Jalil Farooq

No. 1 – Maryland Terrapins
- Position: Wide receiver
- Class: Redshirt Senior

Personal information
- Born: September 13, 2001 (age 25)
- Listed height: 6 ft 0 in (1.83 m)
- Listed weight: 205 lb (93 kg)

Career information
- High school: Dr. Henry A. Wise Jr. (Upper Marlboro, Maryland)
- College: Oklahoma (2021–2024); Maryland (2025–present);
- Stats at ESPN

= Jalil Farooq =

American football player (born 2001)

Jalil Farooq (born September 13, 2001) is an American college football wide receiver for the Maryland Terrapins. He previously played for the Oklahoma Sooners.

==Early life==
Farooq attended Dr. Henry A. Wise Jr. High School located in Prince George's County, Maryland. Coming out of high school, he was rated as a four star recruit, where he committed to play college football for the Oklahoma Sooners, over Maryland.

==College career==
=== Oklahoma ===
In his true freshman season in 2021, he brought in just four receptions for 69 yards. During the 2022 season, Farooq tallied 37 receptions for 466 yards and five touchdowns. In week six of the 2023 season, he notched five receptions for 130 yards, 13 rushing yards, and 37 kickoff return yards in a victory over rival Texas. He finished the 2023 season, totaling 45 receptions for 694 yards and two touchdowns, while also adding 94 yards on the ground. In week one of the 2024 season, Farooq hauled in one reception for 47 yards in a win over Temple, but suffered a broken foot.
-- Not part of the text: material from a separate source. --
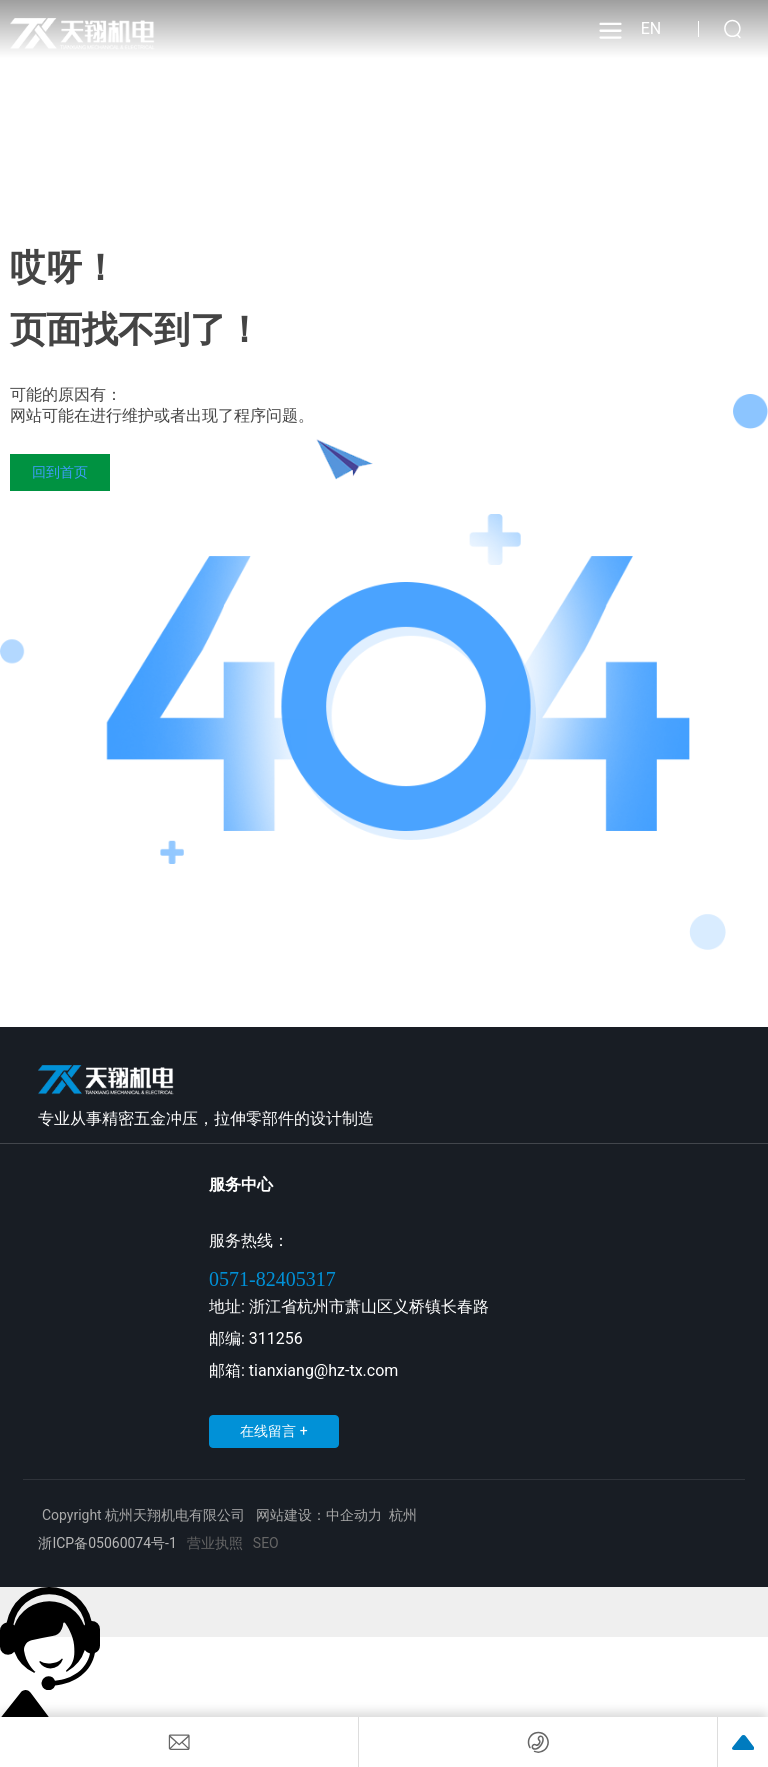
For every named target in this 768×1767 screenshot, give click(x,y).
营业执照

Farooq finished the 2024 season, only starting in two games due to injury, where he recorded three receptions for 58 yards. After the conclusion of the 2024 season, he decided to enter his name into the NCAA transfer portal.

=== Maryland ===
Farooq transferred to play for the Maryland Terrapins. Heading into the 2025 season, he is projected to be one of the Terrapins top players, where he will compete for a starting spot at receiver. He won the starting receiver job and served as the main target for quarterback Malik Washington.

==Professional career==

Pre-draft measurables
| Height | Weight | Arm length | Hand span | Wingspan | 40-yard dash | 10-yard split | 20-yard split | 20-yard shuttle | Three-cone drill | Vertical jump | Broad jump | Bench press |
| 6 ft 0+1⁄2 in (1.84 m) | 205 lb (93 kg) | 31 in (0.79 m) | 8+3⁄4 in (0.22 m) | 6 ft 3+1⁄4 in (1.91 m) | 4.62 s | 1.61 s | 2.73 s | 4.50 s | 7.39 s | 30.0 in (0.76 m) | 9 ft 5 in (2.87 m) | 9 reps |
All values from Pro Day

==Personal life==
On November 2, 2023, Farooq was arrested after a traffic stop on traffic violations and for having four outstanding municipal warrants.